In the face of this outbreak of fake news, if the mainstream media fails to provide the desired credibility and truthfulness, the point of having a rigorous press becomes invalid. The vacuum of trust created by this phenomenon may result in public apathy towards press integrity.
In this context, the mainstream western press may have found a way out. Against the backdrop of growing decline of ad revenue, the rise of clickbait journalism and fake news sites, and the blistering attack by populist politicians, they didn't stop doing what they do best. When Donald Trump went low by singling out their legitimate reports as “fake news,” they went high.

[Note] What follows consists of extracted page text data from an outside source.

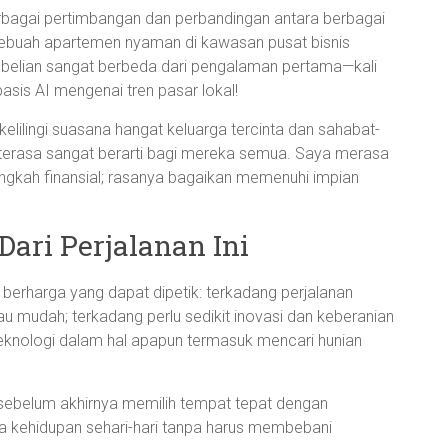
rbagai pertimbangan dan perbandingan antara berbagai
a sebuah apartemen nyaman di kawasan pusat bisnis
belian sangat berbeda dari pengalaman pertama—kali
rbasis AI mengenai tren pasar lokal!
lilingi suasana hangat keluarga tercinta dan sahabat-
 terasa sangat berarti bagi mereka semua. Saya merasa
angkah finansial; rasanya bagaikan memenuhi impian
ari Perjalanan Ini
n berharga yang dapat dipetik: terkadang perjalanan
u mudah; terkadang perlu sedikit inovasi dan keberanian
eknologi dalam hal apapun termasuk mencari hunian
 sebelum akhirnya memilih tempat tepat dengan
ta kehidupan sehari-hari tanpa harus membebani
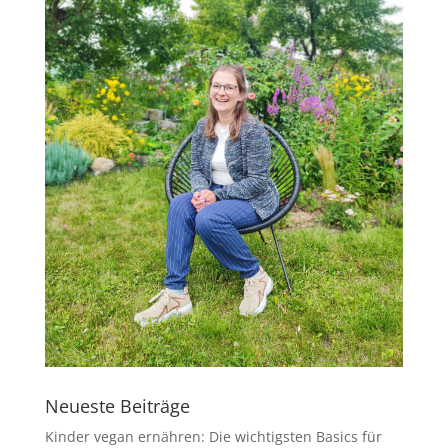
Neueste Beiträge
Kinder vegan ernähren: Die wichtigsten Basics für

They furthermore pledged to “rededicate” themselves to the core journalistic mission. They kept doing what they're good at, only with more robustness, caution and vigilance. When CNN became aware that one of its stories was not credible, it not only withdrew the story and issued an apology but also accepted the resignation of three high-profile and Pulitzer-winning investigative journalists. CNN did so only for the sake of upholding its credibility.
The result is inspiring. The Washington Post has become profitable once again; while other media outlets are firing journalists and curtailing their operations, the paper is recruiting new faces. The New York Times' subscription has hit a new record.
The fake news epidemic is a watershed moment for global journalism. While some consider it as a black episode of the history of the press, it is also making journalism great again, as did the Great Moon Hoax 182 years ago. People are now realising the value of good journalism, and are ready to pay for it.
The quicker our media understands this truth, the better.
Nazmul Ahasan is a member of the editorial team at The Daily Star.